Abstract

INTRODUCTION: Toxoplasmosis is an opportunistic protozoal infection that has until now possibly been an underestimated cause of encephalitis in patients with hematological malignancies, independent of stem cell or bone marrow transplant. T and B cell depleting regimens are probably an important risk factor for reactivation of a latent toxoplasma infection in seropositive patients with hematological malignancies. CASE REPORT: We present a 62 year-old HIV negative right-handed Caucasian female with diffuse large B cell lymphoma that presented with sudden onset of high fever, pancytopenia, headache, altered mental status and ataxia a few days after receiving her final, 8th cycle of R-CHOP (rituximab, cyclophosphamide, vincristine, doxorubicin, prednisolone) chemotherapy regimen. On the basis of CT imaging, which revealed diffuse hypodensities spreading from the right cerebral hemisphere across corpus callosum into the left cerebral hemisphere, with additional hypodensities involving the cerebellum, a progression of lymphoma to the central nerve system (CNS) was suspected. However, MRI of the head revealed multiple T2 and FLAIR hyperintense parenchymal lesions with mild surrounding edema, located in both cerebral and cerebellar hemispheres, that were hypointense on T1 sequences and demonstrated moderate rim enhancement after contrast administration. The CSF PCR was positive for Toxoplasma gondii and serological analysis revealed borderline positive IgG and negative IgM antibodies. The patient was diagnosed with toxoplasmic encephalitis and succesfully treated with sulfadiazine, pyrimethamine and folic acid. At follow-up, neurological deficits were almost completely reversed and MRI showed partial resolution of cerebral lesions and reduction of edema. Due to the need for maintenance therapy with rituximab for lymphoma remission, the patient now continues with secondary prophylaxis of toxoplasmosis.
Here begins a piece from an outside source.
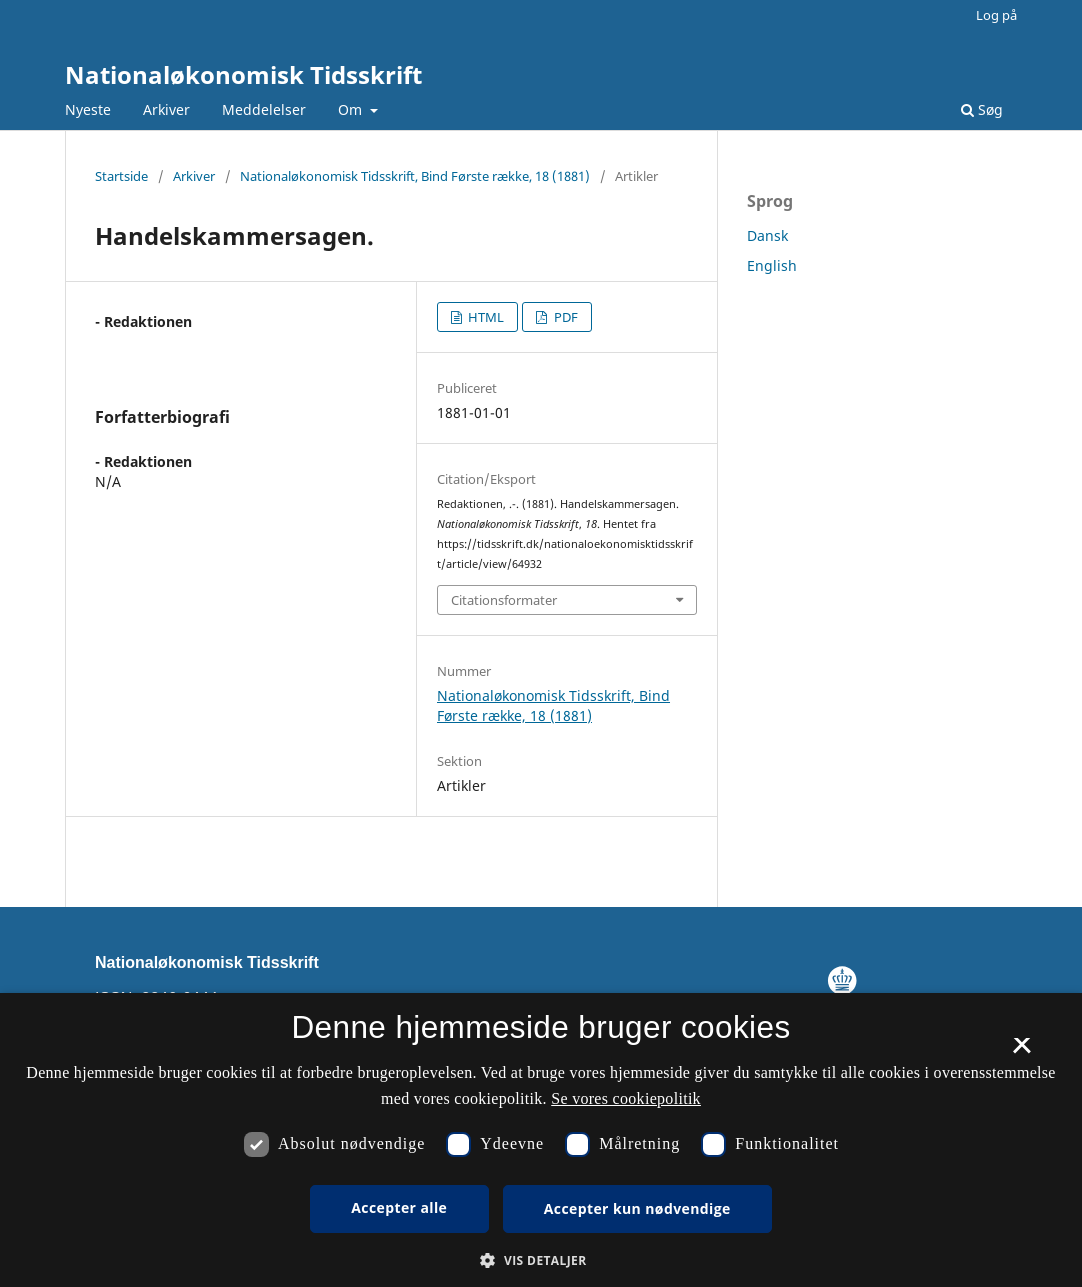 The image size is (1082, 1287). What do you see at coordinates (166, 109) in the screenshot?
I see `Arkiver` at bounding box center [166, 109].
CONCLUSION: With this case report we wish to emphasize the need to consider cerebral toxoplasmosis in patients with hematological malignancies on immunosuppresive therapy when presenting with new cognitive or neurologic deficits. In such patients, numerous differential diagnoses for cerebral toxoplasmosis exist, among which CNS lymphoma is the most difficult to distinguish from. Left untreated, cerebral toxoplasmosis has a high mortality rate, therefore early recognition and treatment is of essential importance.